# Utilizing Parallel Processing to Improve Model Runtime

## 2018/07/24

Categories: Parallel Computing Tags: R foreach doMC EC2

## Preface

A while back I was peer-reviewing a trading strategies research paper, I became bottle-necked by an AdaBoost Decision Tree Stump Analysis that was clocking over ~10 minutes to complete. As this part of my analysis was only one-third of the analyses that I was conducting, for logistical, spiritual reasons – I had to remedy this bottleneck. An immediate solution was utilizing the parallel processing packages: foreach(), and doMC().

## foreach and doMC Packages

The foreach package supports parallel execution. The foreach function is just a for loop, but it returns objects e.g. lists(), matrices, and arrays. A reason for using foreach package over other looping functions i.e. the apply family is that foreach supports parallel execution. The doMC package provides the mechanism for the foreach function. The doMC package only works on a single computer, NOT a cluster of computers. I found this out the hard way.

To run a parallel job, you simply add %dopar% after initializing the cluster object.

registerDoMC(2)                                               #initialize cluster object
foreach(i=1:4, .combine='+') %do%    {some_function(i)}       #sequential
foreach(i=1:4, .combine='+') %dopar% {some_function(i)}       #parallel 

Seems simple, no? But there are a lot of potential pitfalls. foreach function works best when different tasks can be done independently, but when these tasks have to communicate with each other, then foreach function can be quite inefficient.

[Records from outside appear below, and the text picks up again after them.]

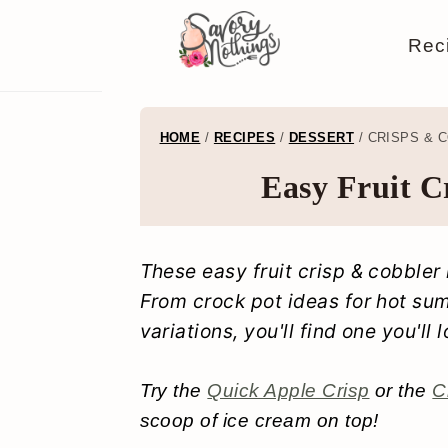
S
S
S
S
Rec
k
k
k
k
i
i
i
i
p
p
p
p
HOME
/
RECIPES
/
DESSERT
/
CRISPS & 
t
t
t
t
Easy Fruit C
o
o
o
o
p
m
p
f
These easy fruit crisp & cobbler
r
a
r
o
From crock pot ideas for hot su
i
i
i
o
variations, you'll find one you'll 
m
n
m
t
a
c
a
e
Try the
Quick Apple Crisp
or the
C
scoop of ice cream on top!
r
o
r
r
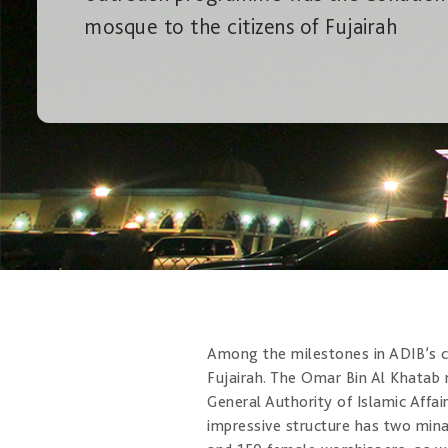
mosque to the citizens of Fujairah
Among the milestones in ADIB’s c
Fujairah. The Omar Bin Al Khatab
General Authority of Islamic Affai
impressive structure has two mina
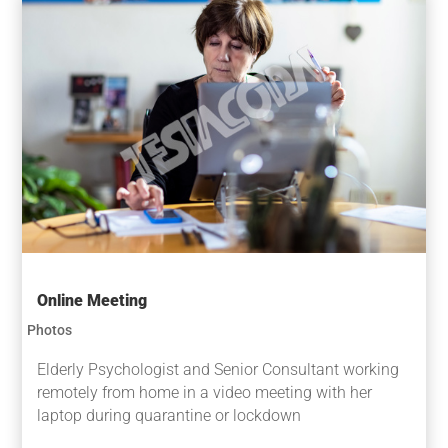
Online Meeting
Photos
Elderly Psychologist and Senior Consultant working
remotely from home in a video meeting with her
laptop during quarantine or lockdown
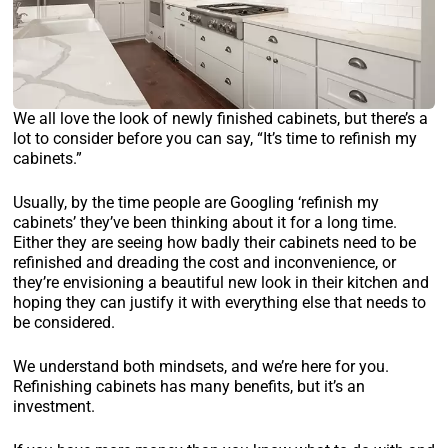
We all love the look of newly finished cabinets, but there’s a
lot to consider before you can say, “It’s time to refinish my
cabinets.”
Usually, by the time people are Googling ‘refinish my
cabinets’ they’ve been thinking about it for a long time.
Either they are seeing how badly their cabinets need to be
refinished and dreading the cost and inconvenience, or
they’re envisioning a beautiful new look in their kitchen and
hoping they can justify it with everything else that needs to
be considered.
We understand both mindsets, and we’re here for you.
Refinishing cabinets has many benefits, but it’s an
investment.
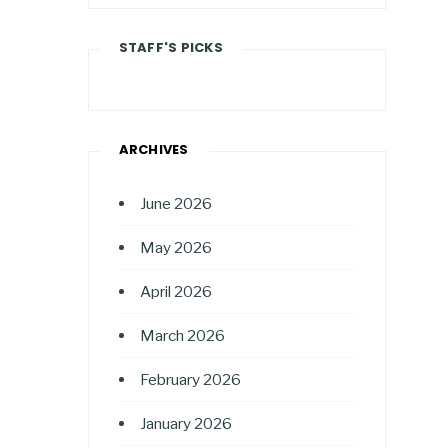
STAFF'S PICKS
ARCHIVES
June 2026
May 2026
April 2026
March 2026
February 2026
January 2026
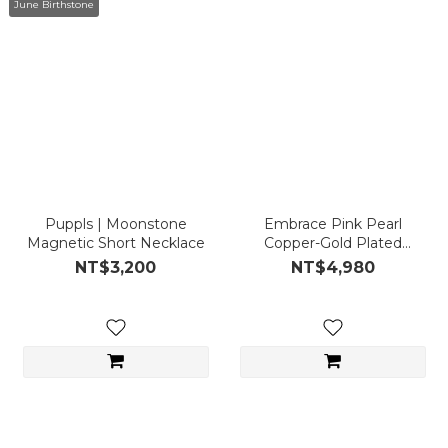
June Birthstone
Puppls | Moonstone
Embrace Pink Pearl
Magnetic Short Necklace
Copper-Gold Plated
Magnetic Short
NT$3,200
NT$4,980
Necklace/Bracelet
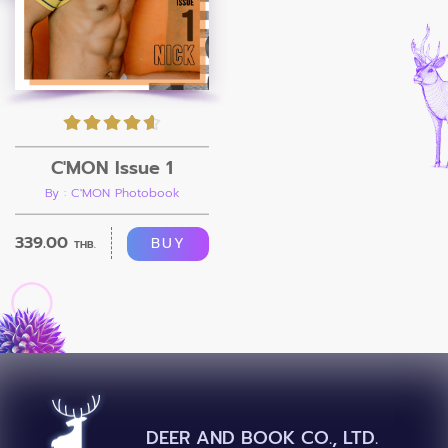
C'MON Issue 1
By : C'MON Photobook
339.00
BUY
THB.
DEER AND BOOK CO., LTD.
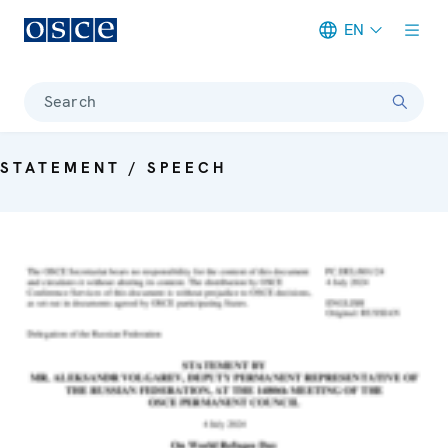
EN
Meta navigation
Search
STATEMENT / SPEECH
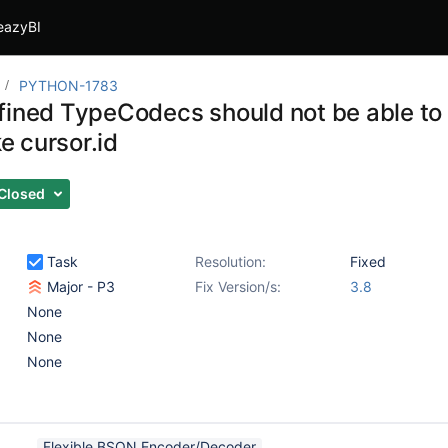
eazyBI
PYTHON-1783
fined TypeCodecs should not be able to
ke cursor.id
Closed
Task
Resolution:
Fixed
Major - P3
Fix Version/s:
3.8
None
None
None
Flexible BSON Encoder/Decoder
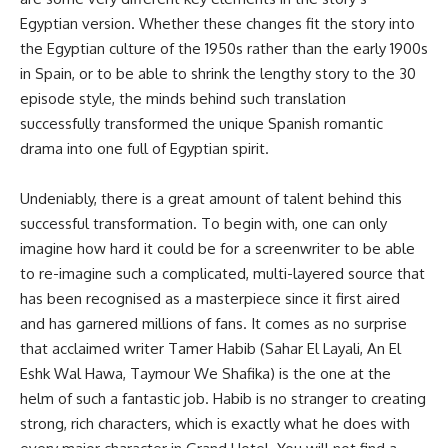
Egyptian version. Whether these changes fit the story into
the Egyptian culture of the 1950s rather than the early 1900s
in Spain, or to be able to shrink the lengthy story to the 30
episode style, the minds behind such translation
successfully transformed the unique Spanish romantic
drama into one full of Egyptian spirit.
Undeniably, there is a great amount of talent behind this
successful transformation. To begin with, one can only
imagine how hard it could be for a screenwriter to be able
to re-imagine such a complicated, multi-layered source that
has been recognised as a masterpiece since it first aired
and has garnered millions of fans. It comes as no surprise
that acclaimed writer Tamer Habib (Sahar El Layali, An El
Eshk Wal Hawa, Taymour We Shafika) is the one at the
helm of such a fantastic job. Habib is no stranger to creating
strong, rich characters, which is exactly what he does with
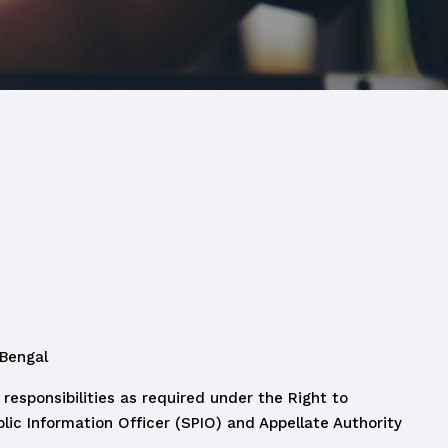
 Bengal
responsibilities as required under the Right to
lic Information Officer (SPIO) and Appellate Authority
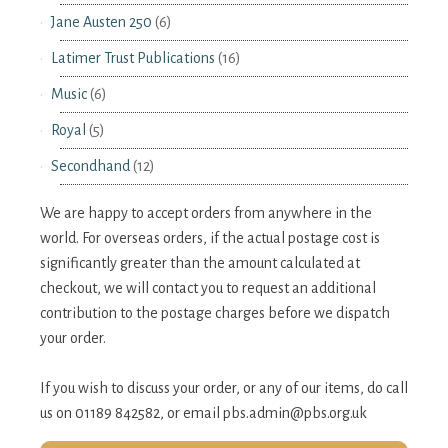
Jane Austen 250
(6)
Latimer Trust Publications
(16)
Music
(6)
Royal
(5)
Secondhand
(12)
We are happy to accept orders from anywhere in the
world. For overseas orders, if the actual postage cost is
significantly greater than the amount calculated at
checkout, we will contact you to request an additional
contribution to the postage charges before we dispatch
your order.
If you wish to discuss your order, or any of our items, do call
us on 01189 842582, or email
pbs.admin@pbs.org.uk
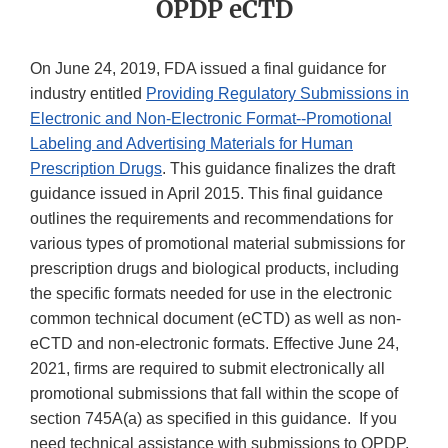
OPDP eCTD
On June 24, 2019, FDA issued a final guidance for
industry entitled
Providing Regulatory Submissions in
Electronic and Non-Electronic Format--Promotional
Labeling and Advertising Materials for Human
Prescription Drugs
. This guidance finalizes the draft
guidance issued in April 2015. This final guidance
outlines the requirements and recommendations for
various types of promotional material submissions for
prescription drugs and biological products, including
the specific formats needed for use in the electronic
common technical document (eCTD) as well as non-
eCTD and non-electronic formats. Effective June 24,
2021, firms are required to submit electronically all
promotional submissions that fall within the scope of
section 745A(a) as specified in this guidance. If you
need technical assistance with submissions to OPDP,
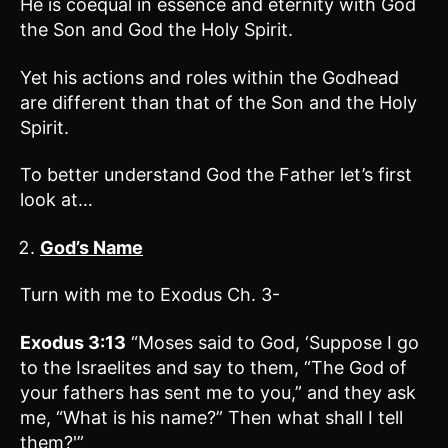
He is coequal in essence and eternity with God
the Son and God the Holy Spirit.
Yet his actions and roles within the Godhead
are different than that of the Son and the Holy
Spirit.
To better understand God the Father let’s first
look at…
God’s Name
Turn with me to Exodus Ch. 3-
Exodus 3:13
“Moses said to God, ‘Suppose I go
to the Israelites and say to them, “The God of
your fathers has sent me to you,” and they ask
me, “What is his name?” Then what shall I tell
them?'”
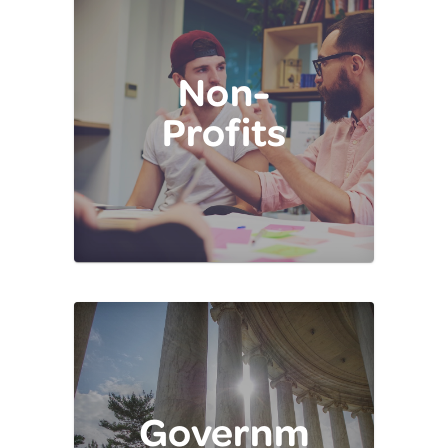
Non-
Profits
Governm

I too found this out the hard way.

## A Simple Example

The example that I chose to show here is simply calculating the Frobenius norm of a varying sized list of vectors. Believe it or not, trying to recreate this example to run as my model had done was actually more educational than the original application. I chose this example because it is similar to baseline matrix multiplications which are typically used for comparing performance. My computer only has 2 cores, so to get something more exciting and expensive, I used an EC2 instance. Amazon charged me $\$0.44$ to run this. I guess I could’ve bought a Bazooka Joe instead – if those still exist. The results below show the expected overhead in parallelizing small vectors. Spinning up more task takes up more time for smaller sized objects. This seems evident when comparing the red, blue, and black lines below. Likewise, a performance gain for parallelizing is only observed after the object’s size is over $2^{25}\$. The parallelization doesn’t quite meet the available number of cores, but this most likely due to inefficient code on my part with a nested loop thereby reducing the number of cores that are available. This will be a follow-on exercise for me to verify.